Feature Legacy Haptic Control Haxel (HAL)
Driver Integration Hardware-specific register hacking per driver IC Unified Hardware Abstraction Layer
Pattern Generation Hardcoded non-blocking loops Declarative pattern library runtime
Control Interface Serial monitor & manual uploads Mobile-first captive portal web UI
Audio Reactivity Custom DSP / external hardware filters Built-in 32-band FFT & envelope follower
Actuator Support Single actuator style per compile Dynamic LRA, ERM, Solenoid mapping

Live Portal Simulator

Tactile Actuator Telemetry 60 FPS
Active: Pulse Wave
connected

Quick Control Panel

70%
150 Hz
1.0x

2. How the HAL Works

The core problem with haptic hardware is that every actuator type is fundamentally different. An LRA needs AC resonance tracking at its physical resonant frequency. An ERM just wants a DC voltage threshold. A solenoid is a different beast entirely. Normally that means a separate codebase for each one. Haxel's HAL pipeline, running inside a FreeRTOS task hides all of those headaches.

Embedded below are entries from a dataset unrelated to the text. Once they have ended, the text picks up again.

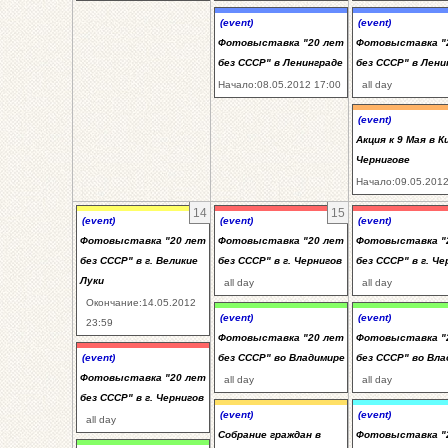
(event)
(event)
Фотовыставка "20 лет
Фотовыставка "
без СССР" в Ленинграде
без СССР" в Лени
Начало:08.05.2012 17:00
all day
(event)
Акция к 9 Мая в К
Чернигове
Начало:09.05.2012
14
15
(event)
(event)
(event)
Фотовыставка "20 лет
Фотовыставка "20 лет
Фотовыставка "
без СССР" в г. Великие
без СССР" в г. Чернигов
без СССР" в г. Че
Луки
all day
all day
Окончание:14.05.2012
(event)
(event)
23:59
Фотовыставка "20 лет
Фотовыставка "
(event)
без СССР" во Владимире
без СССР" во Вл
Фотовыставка "20 лет
all day
all day
без СССР" в г. Чернигов
(event)
(event)
all day
Собрание граждан в
Фотовыставка "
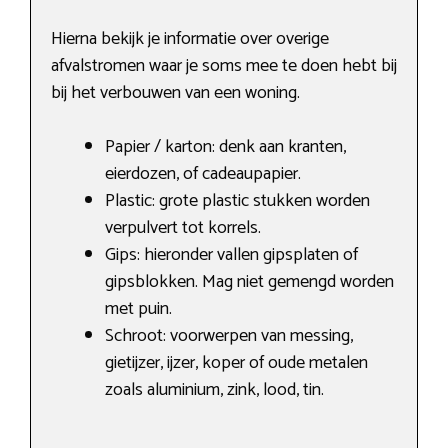
Hierna bekijk je informatie over overige
afvalstromen waar je soms mee te doen hebt bij
bij het verbouwen van een woning.
Papier / karton: denk aan kranten,
eierdozen, of cadeaupapier.
Plastic: grote plastic stukken worden
verpulvert tot korrels.
Gips: hieronder vallen gipsplaten of
gipsblokken. Mag niet gemengd worden
met puin.
Schroot: voorwerpen van messing,
gietijzer, ijzer, koper of oude metalen
zoals aluminium, zink, lood, tin.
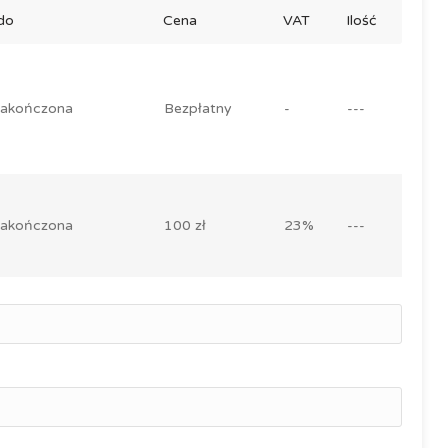
do
Cena
VAT
Ilość
zakończona
Bezpłatny
-
---
zakończona
100 zł
23%
---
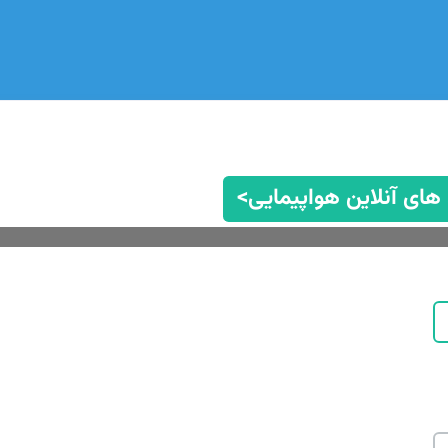
 های آنلاین هواپیمایی>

Dynamic Resonance Tracking

LRAs only feel right at their physical resonant frequency, usually somewhere between 170 and 235 Hz. Haxel reads back-EMF signals from the active driver continuously and nudges the output frequency to stay locked on, so you don't have to measure it yourself or recompile when you swap actuators.

Waveform Synthesis

Patterns run through a flat-bytecode interpreter that outputs normalized intensity values between 0.0 and 1.0. The active HAL driver then translates those into whatever the hardware actually needs—voltage ramps for an LRA, PWM duty cycles for an ERM, or timed pulses for a solenoid.

3. Audio-Reactive Haptics

One of the things I'm most excited about here is the audio pipeline! Haxel runs a 256-point FFT on audio input from either an analog aux port or an I2S microphone, then maps the frequency spectrum directly into vibration envelopes. In practice that means music, speech, or ambient sound becomes something you can physically feel rather than just hear. The accessibility angle, giving the Deaf and Hard-of-Hearing community a real-time tactile window into audio, is exactly the kind of use case this was built for.